The researcher gathered 26 children and gave them computers preloaded with information in English.

"I told them: 'there is some very difficult stuff on this computer, I won't be surprised if you don't understand anything'."

Two months later, he returned.

Children with OLPC laptops, AFP/Getty Many initiatives aim to put computers in the hands of children

Initially the children said they had not learnt anything, despite the fact that they used the computers everyday.

"Then a 12-year-old girl raised her hand and said 'apart from the fact that improper replication of the DNA contributes to genetic disease - we've understood nothing else'."

Further experiment showed that having a person - known as "the granny figure" - stand behind the children and encourage them raised standards even higher.

Returning to the UK, he fine-tuned his method even further.

He gave groups of four children a computer each and set them a series of GCSE questions.

The groups were allowed to exchange information and swap members.

"The best group solved everything in 20 minutes, the worst in 45 minutes."

To prove that the children were learning, and not just skimming information off the web, he returned two months later and set the same questions. Crucially, this time the children had to answer them on their own with no computer aids.

"The average score when I did it with computers was 76%. When I did it without computers, the average score was 76% - they had near photographic recall."
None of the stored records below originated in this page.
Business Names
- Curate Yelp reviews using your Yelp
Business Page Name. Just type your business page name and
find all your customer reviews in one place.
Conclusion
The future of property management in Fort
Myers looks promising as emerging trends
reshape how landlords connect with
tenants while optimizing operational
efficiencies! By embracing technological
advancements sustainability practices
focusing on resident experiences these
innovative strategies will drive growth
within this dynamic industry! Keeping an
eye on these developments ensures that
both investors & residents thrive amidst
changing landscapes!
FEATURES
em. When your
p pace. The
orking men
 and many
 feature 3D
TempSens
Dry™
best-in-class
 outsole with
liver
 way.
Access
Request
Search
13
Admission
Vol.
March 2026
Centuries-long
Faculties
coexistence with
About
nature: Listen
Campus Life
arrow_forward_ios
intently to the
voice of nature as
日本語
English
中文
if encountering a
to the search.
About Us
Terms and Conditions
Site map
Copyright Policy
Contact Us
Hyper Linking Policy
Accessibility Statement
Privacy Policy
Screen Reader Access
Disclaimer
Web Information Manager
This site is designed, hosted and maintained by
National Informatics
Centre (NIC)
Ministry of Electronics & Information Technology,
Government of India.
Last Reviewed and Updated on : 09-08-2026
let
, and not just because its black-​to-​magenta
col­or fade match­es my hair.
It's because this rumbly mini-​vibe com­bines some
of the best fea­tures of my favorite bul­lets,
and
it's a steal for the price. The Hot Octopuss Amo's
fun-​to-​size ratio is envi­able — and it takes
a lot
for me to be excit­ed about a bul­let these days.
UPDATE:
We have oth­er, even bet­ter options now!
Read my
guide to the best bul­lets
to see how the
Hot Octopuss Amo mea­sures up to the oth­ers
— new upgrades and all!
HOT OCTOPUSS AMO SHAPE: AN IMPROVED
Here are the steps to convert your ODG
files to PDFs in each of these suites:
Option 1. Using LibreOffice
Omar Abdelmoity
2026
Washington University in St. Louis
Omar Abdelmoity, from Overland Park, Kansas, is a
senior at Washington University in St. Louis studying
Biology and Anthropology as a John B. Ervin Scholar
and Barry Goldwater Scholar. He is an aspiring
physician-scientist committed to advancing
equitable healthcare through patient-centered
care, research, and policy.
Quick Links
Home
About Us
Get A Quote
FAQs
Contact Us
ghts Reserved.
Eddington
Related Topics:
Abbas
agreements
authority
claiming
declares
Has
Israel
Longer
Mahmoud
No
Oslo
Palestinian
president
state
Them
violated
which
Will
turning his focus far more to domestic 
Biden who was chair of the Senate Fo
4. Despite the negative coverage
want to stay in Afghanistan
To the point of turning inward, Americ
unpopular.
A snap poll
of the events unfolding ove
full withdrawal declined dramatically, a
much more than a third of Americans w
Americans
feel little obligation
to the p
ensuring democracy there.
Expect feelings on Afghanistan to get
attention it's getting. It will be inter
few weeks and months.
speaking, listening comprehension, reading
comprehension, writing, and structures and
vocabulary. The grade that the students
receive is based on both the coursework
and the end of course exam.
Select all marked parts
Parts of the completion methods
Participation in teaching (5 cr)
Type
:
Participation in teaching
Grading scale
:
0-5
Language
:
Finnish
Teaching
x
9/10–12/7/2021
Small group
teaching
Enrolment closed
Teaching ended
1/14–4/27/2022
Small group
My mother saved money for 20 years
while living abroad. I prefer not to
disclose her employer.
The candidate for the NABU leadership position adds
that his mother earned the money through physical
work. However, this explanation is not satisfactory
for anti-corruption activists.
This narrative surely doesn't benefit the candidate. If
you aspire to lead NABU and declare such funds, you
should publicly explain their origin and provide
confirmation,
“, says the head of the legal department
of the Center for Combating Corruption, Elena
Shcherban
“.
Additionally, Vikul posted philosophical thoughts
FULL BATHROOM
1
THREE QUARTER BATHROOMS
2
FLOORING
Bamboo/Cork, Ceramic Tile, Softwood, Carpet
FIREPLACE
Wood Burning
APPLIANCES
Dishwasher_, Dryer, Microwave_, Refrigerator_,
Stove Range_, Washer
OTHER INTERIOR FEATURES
Professor Mitra has now formalised the lessons from his experiments and has come up with a new concept for schools called SOLE (Self Organised Learning Environments).

These spaces consist of a computer with a bench big enough to let four children sit around the screen.

"It doesn't work if you give them each a computer individually," he said.

For his experiments he has also created a "granny cloud" - 200 volunteer grandmothers who can be called upon to video chat with the kids and provide encouragement.

He has tested the spaces in the UK and Italy, with similar results, and now believes it should be tested more widely.

"We could change everything," he said.

TED Global runs form the 13 to the 16 July in Oxford, UK.